Acuerdan con el fiscal el pago de 1.620 euros por un delito de falsedad en documento oficial

Quedaron excluidos los supuestos promotores de la trama: el vigilante, J. S.R., y los intermediarios. Los cuatro están acusados de un delito de falsedad continuada en documento oficial y otro de falsedad en documento oficial cometida por particular, y se enfrentan a penas de seis y cuatro años de prisión.

Entre los abogados de los acusados que aceptaron esa sanción, se encontraban los de los dos deportistas, que están representados por Ernesto Osuna (Buonanotte) y Pedro González Segura (Ighalo). El letrado de este último aseguró que su cliente no pagó por aprobar el teórico, que llegó a suspender, y dijo que aceptó la multa porque está concentrado con su selección de fútbol -Nigeria-. El letrado de Buonanotte se pronunció en la misma línea, para dejar claro que el acuerdo obedece a que no hay pena de cárcel y evita al futbolista trasladarse a España desde Chile, donde se encuentra.

Amaño de los test

En esta causa penal, el principal acusado es J. S. R., que era vigilante en las pruebas y quien custodiaba los exámenes en la Jefatura Provincial de Tráfico de Granada. La Fiscalía cree que este hombre, durante los años 2012 y 2013, actuó «con la intención de procurarse un beneficio patrimonial ilícito mediante el cobro de cantidades que oscilaban entre 1.500 y 2.500 euros a las personas que quería aprobar el examen teórico del permiso de circulación».

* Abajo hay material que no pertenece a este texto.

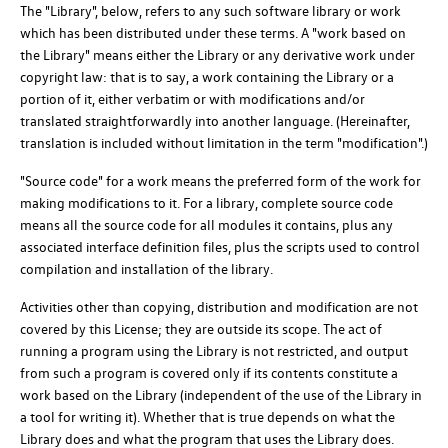
The "Library", below, refers to any such software library or work
which has been distributed under these terms. A "work based on
the Library" means either the Library or any derivative work under
copyright law: that is to say, a work containing the Library or a
portion of it, either verbatim or with modifications and/or
translated straightforwardly into another language. (Hereinafter,
translation is included without limitation in the term "modification".)
"Source code" for a work means the preferred form of the work for
making modifications to it. For a library, complete source code
means all the source code for all modules it contains, plus any
associated interface definition files, plus the scripts used to control
compilation and installation of the library.
Activities other than copying, distribution and modification are not
covered by this License; they are outside its scope. The act of
running a program using the Library is not restricted, and output
from such a program is covered only if its contents constitute a
work based on the Library (independent of the use of the Library in
a tool for writing it). Whether that is true depends on what the
Library does and what the program that uses the Library does.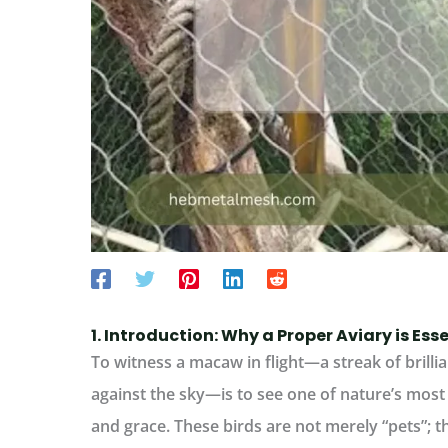
1. Introduction: Why a Proper Aviary is Es
To witness a macaw in flight—a streak of brillia
against the sky—is to see one of nature’s most 
and grace. These birds are not merely “pets”; th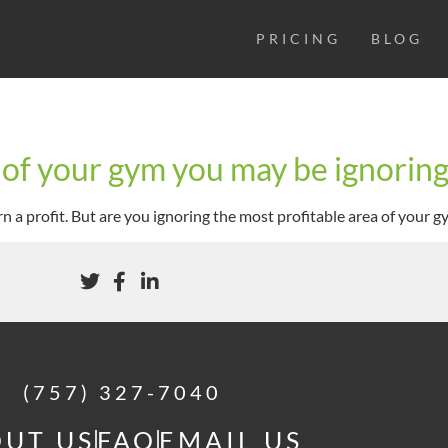
PRICING
BLOG
 of your gym you may be ignorin
n a profit. But are you ignoring the most profitable area of your g
(757) 327-7040
UT US
FAQ
EMAIL US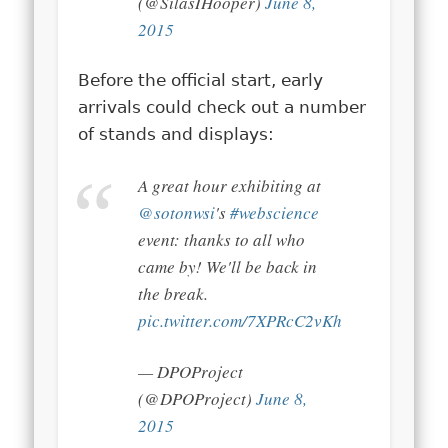
(@SilasIHooper)
June 8,
2015
Before the official start, early
arrivals could check out a number
of stands and displays:
A great hour exhibiting at
@sotonwsi
's
#webscience
event: thanks to all who
came by! We'll be back in
the break.
pic.twitter.com/7XPRcC2vKh
— DPOProject
(@DPOProject)
June 8,
2015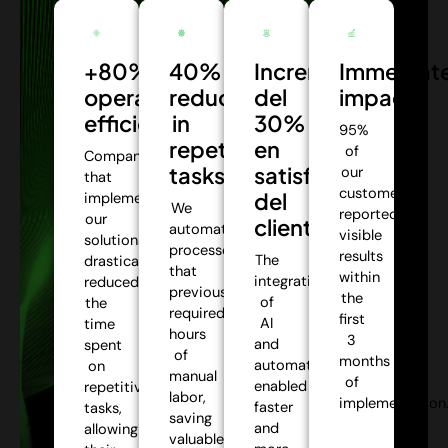
+80%
40%
Incremento
Immediat
operational
reduction
del
impact:
efficiency:
in
30%
95%
repetitive
en
of
Companies
tasks:
satisfacción
our
that
customers
del
implemented
We
reported
our
cliente:
automate
visible
solutions
processes
results
The
drastically
that
within
integration
reduced
previously
the
of
the
required
first
AI
time
hours
3
and
spent
of
months
automation
on
manual
of
enabled
repetitive
labor,
implementation
faster
tasks,
saving
and
allowing
valuable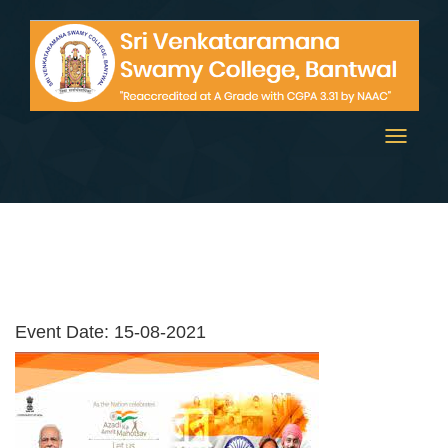
Toggle
navigati
Event Date: 15-08-2021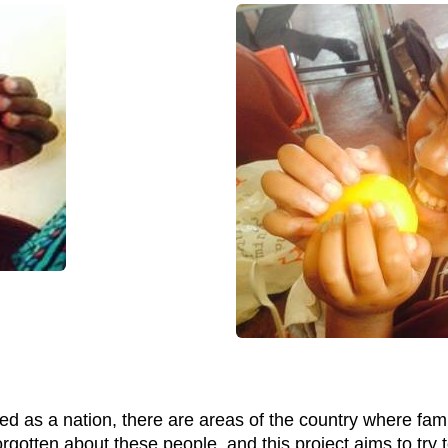
d as a nation, there are areas of the country where famili
orgotten about these people, and this project aims to try t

Así, supuestamente y según el fiscal, este acusado «aprovechando» que los miembros del tribunal se iban a tomar café tras la prueba, «procedía a corregir las preguntas del examen que previamente había marcado el examinando con un bolígrafo de tinta borrable», entregado antes a los aspirantes. Lo hacía, siempre según el auto de apertura de juicio, «borrando las respuestas erróneas y marcando el acusado las respuestas correctas para que así pudiera aprobar el examen».

Este vigilante actuó junto a los otros tres acusados, que eran los que captaban a los candidatos y les facilitaban el transporte hasta Granada.